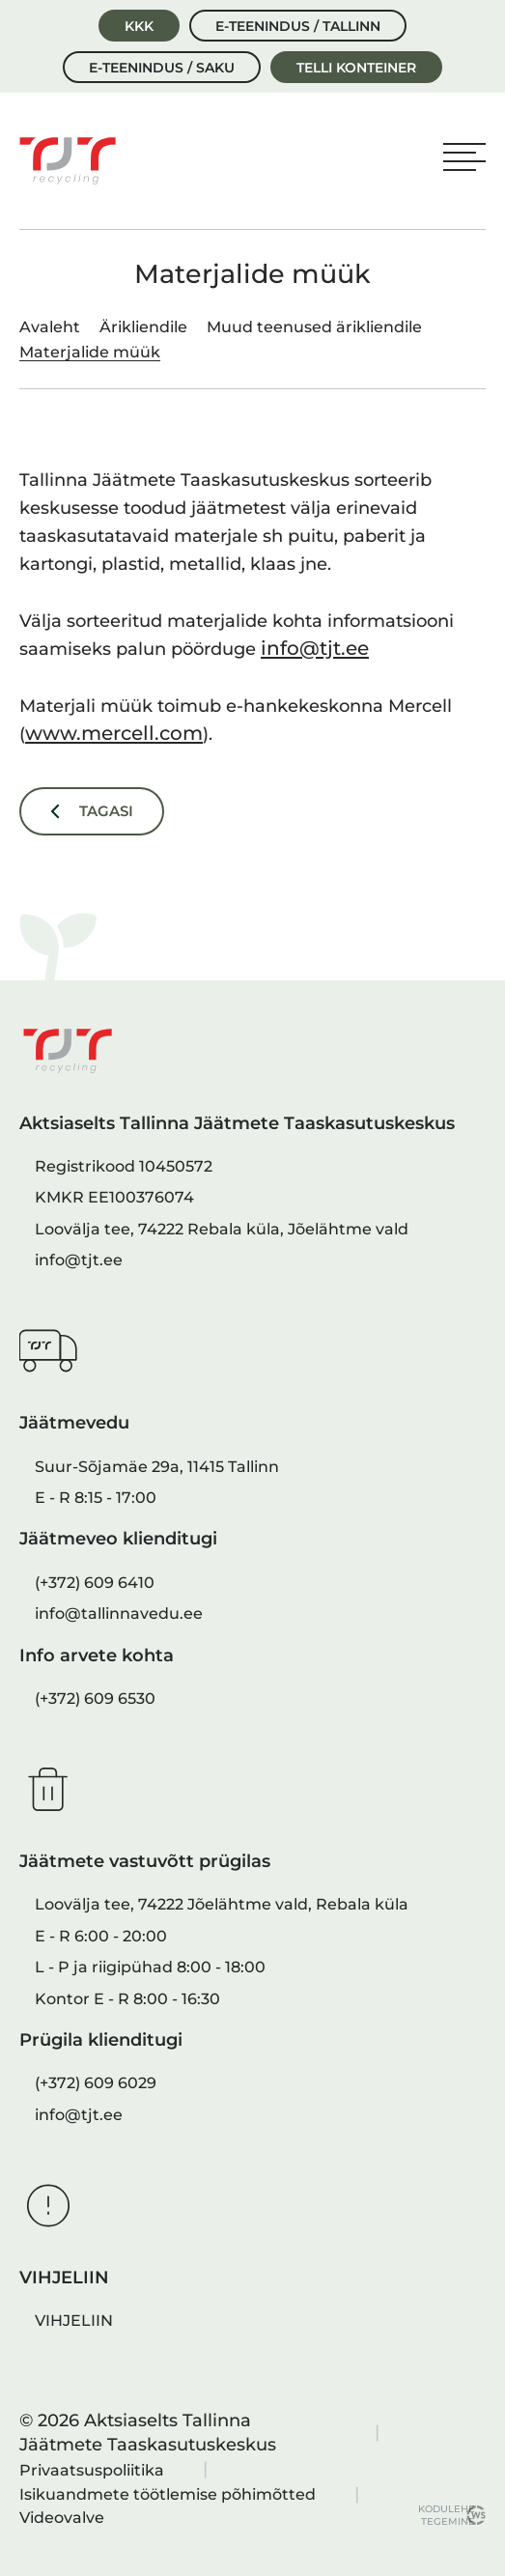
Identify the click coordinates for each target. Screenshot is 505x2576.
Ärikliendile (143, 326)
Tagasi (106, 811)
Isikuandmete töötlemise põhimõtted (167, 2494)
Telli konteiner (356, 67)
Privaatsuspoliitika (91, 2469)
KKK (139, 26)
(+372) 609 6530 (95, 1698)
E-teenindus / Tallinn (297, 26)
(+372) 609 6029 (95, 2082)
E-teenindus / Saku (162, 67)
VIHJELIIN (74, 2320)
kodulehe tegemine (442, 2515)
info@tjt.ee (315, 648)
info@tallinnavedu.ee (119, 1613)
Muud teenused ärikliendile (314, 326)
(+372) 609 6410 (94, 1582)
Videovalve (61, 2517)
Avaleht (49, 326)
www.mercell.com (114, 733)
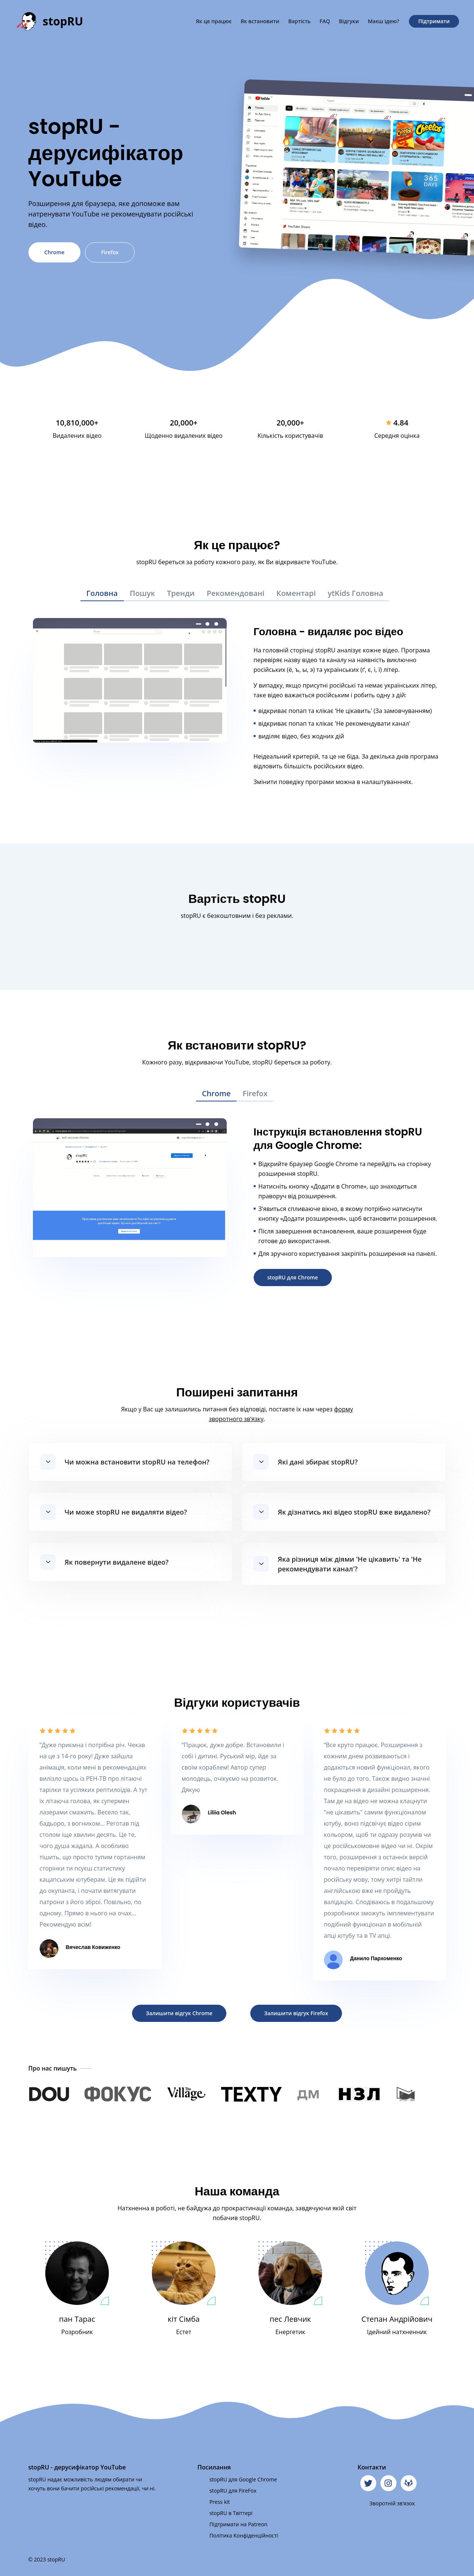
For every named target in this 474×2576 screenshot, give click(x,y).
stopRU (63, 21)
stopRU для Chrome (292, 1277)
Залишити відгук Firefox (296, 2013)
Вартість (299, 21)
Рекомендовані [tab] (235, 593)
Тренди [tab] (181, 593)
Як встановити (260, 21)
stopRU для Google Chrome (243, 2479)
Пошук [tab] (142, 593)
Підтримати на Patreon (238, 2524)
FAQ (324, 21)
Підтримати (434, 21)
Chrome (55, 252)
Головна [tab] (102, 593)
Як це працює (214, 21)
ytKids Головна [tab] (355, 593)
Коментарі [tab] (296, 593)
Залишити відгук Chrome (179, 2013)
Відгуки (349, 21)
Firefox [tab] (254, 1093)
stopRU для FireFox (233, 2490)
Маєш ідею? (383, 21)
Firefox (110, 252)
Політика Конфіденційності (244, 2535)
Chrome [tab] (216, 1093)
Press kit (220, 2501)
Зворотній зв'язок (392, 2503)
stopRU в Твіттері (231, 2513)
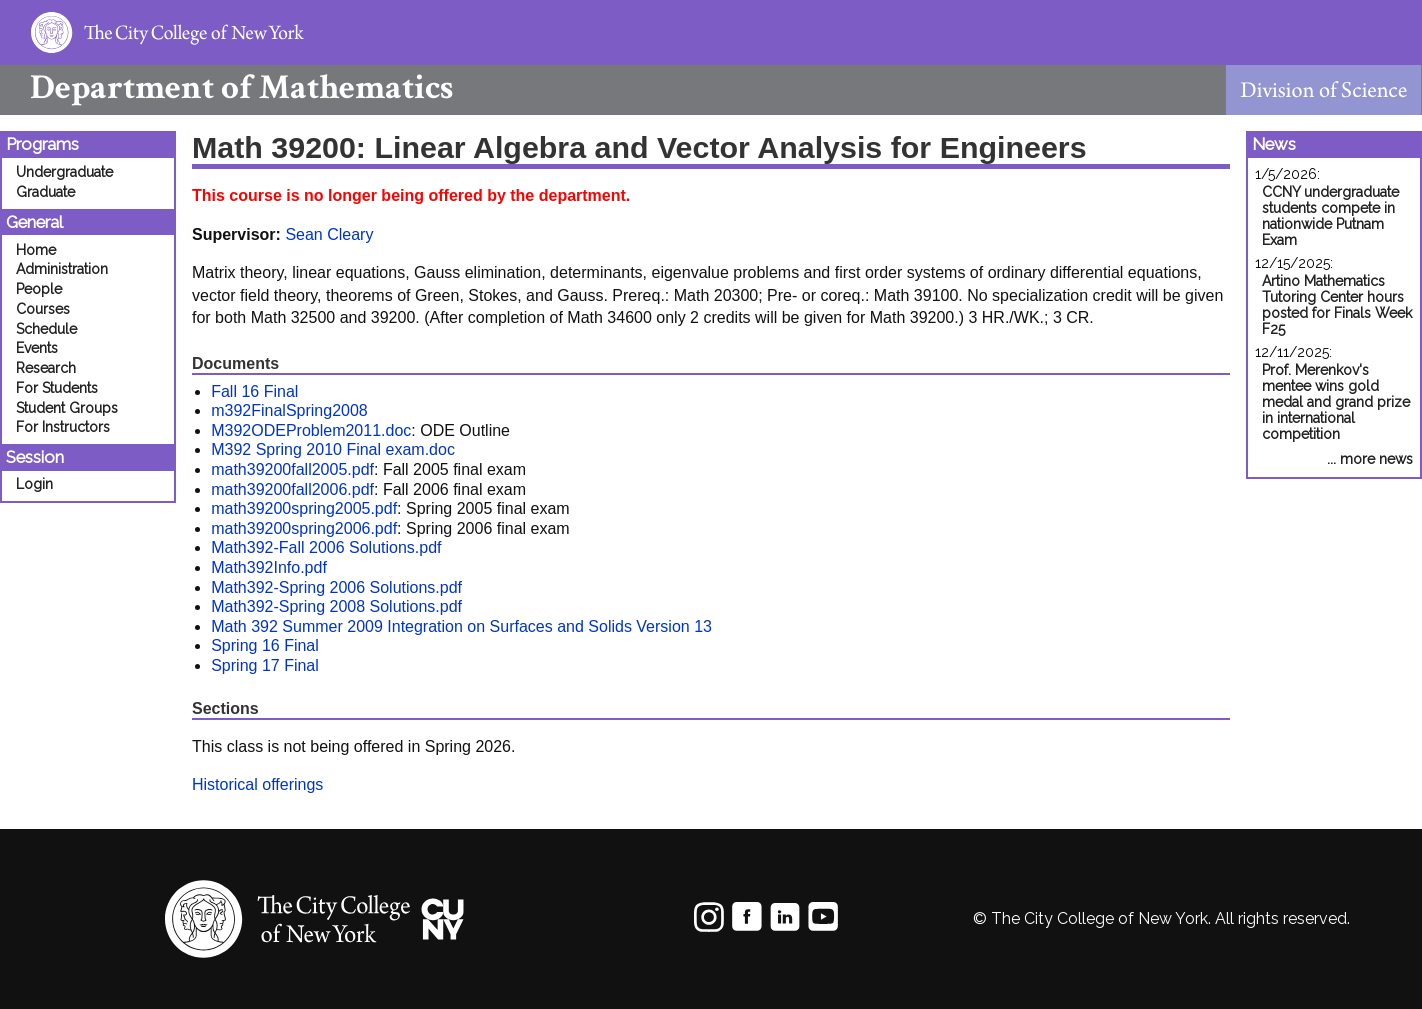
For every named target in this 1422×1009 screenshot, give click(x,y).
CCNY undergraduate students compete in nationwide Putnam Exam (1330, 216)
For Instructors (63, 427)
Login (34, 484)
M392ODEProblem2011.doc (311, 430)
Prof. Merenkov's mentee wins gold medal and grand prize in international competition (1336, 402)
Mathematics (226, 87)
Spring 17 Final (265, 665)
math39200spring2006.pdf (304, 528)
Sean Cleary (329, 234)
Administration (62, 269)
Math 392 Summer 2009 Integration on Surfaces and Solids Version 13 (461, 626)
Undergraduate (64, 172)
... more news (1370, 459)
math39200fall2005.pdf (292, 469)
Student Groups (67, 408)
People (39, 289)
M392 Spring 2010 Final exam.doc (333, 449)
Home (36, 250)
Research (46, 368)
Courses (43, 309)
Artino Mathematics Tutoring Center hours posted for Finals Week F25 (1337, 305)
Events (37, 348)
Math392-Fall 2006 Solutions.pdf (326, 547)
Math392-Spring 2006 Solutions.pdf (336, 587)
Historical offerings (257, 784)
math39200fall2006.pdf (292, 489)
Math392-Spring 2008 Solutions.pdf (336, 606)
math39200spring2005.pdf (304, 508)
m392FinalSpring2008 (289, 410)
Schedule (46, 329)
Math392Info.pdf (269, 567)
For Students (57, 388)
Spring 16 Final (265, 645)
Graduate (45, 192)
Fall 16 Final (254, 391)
════
# REQUIRED WORK
Go back to the entries above and restate word for word every line from the first through the one that contains "Home (36, 250)", leaving the pictures behind.

# REPLY
Identify the click coordinates for each target. Screenshot is 505x2576.
Ärikliendile (143, 326)
Tagasi (106, 811)
Isikuandmete töötlemise põhimõtted (167, 2494)
Telli konteiner (356, 67)
Privaatsuspoliitika (91, 2469)
KKK (139, 26)
(+372) 609 6530 (95, 1698)
E-teenindus / Tallinn (297, 26)
(+372) 609 6029 (95, 2082)
E-teenindus / Saku (162, 67)
VIHJELIIN (74, 2320)
kodulehe tegemine (442, 2515)
info@tjt.ee (315, 648)
info@tallinnavedu.ee (119, 1613)
Muud teenused ärikliendile (314, 326)
(+372) 609 6410 (94, 1582)
Videovalve (61, 2517)
Avaleht (49, 326)
www.mercell.com (114, 733)
For every named target in this 474×2576 screenshot, give click(x,y).
stopRU (63, 21)
stopRU для Chrome (292, 1277)
Залишити відгук Firefox (296, 2013)
Вартість (299, 21)
Рекомендовані [tab] (235, 593)
Тренди [tab] (181, 593)
Як встановити (260, 21)
stopRU для Google Chrome (243, 2479)
Пошук [tab] (142, 593)
Підтримати на Patreon (238, 2524)
FAQ (324, 21)
Підтримати (434, 21)
Chrome (55, 252)
Головна [tab] (102, 593)
Як це працює (214, 21)
ytKids Головна [tab] (355, 593)
Коментарі [tab] (296, 593)
Залишити відгук Chrome (179, 2013)
Відгуки (349, 21)
Firefox [tab] (254, 1093)
stopRU для FireFox (233, 2490)
Маєш ідею? (383, 21)
Firefox (110, 252)
Політика Конфіденційності (244, 2535)
Chrome [tab] (216, 1093)
Press kit (220, 2501)
Зворотній зв'язок (392, 2503)
stopRU в Твіттері (231, 2513)
For every named target in this 1422×1009 screenshot, give click(x,y).
CCNY undergraduate students compete in nationwide Putnam Exam (1330, 216)
For Instructors (63, 427)
Login (34, 484)
M392ODEProblem2011.doc (311, 430)
Prof. Merenkov's mentee wins gold medal and grand prize in international competition (1336, 402)
Mathematics (226, 87)
Spring 17 Final (265, 665)
math39200spring2006.pdf (304, 528)
Sean Cleary (329, 234)
Administration (62, 269)
Math 392 Summer 2009 Integration on Surfaces and Solids Version 13 (461, 626)
Undergraduate (64, 172)
... more news (1370, 459)
math39200fall2005.pdf (292, 469)
Student Groups (67, 408)
People (39, 289)
M392 Spring 2010 Final exam.doc (333, 449)
Home (36, 250)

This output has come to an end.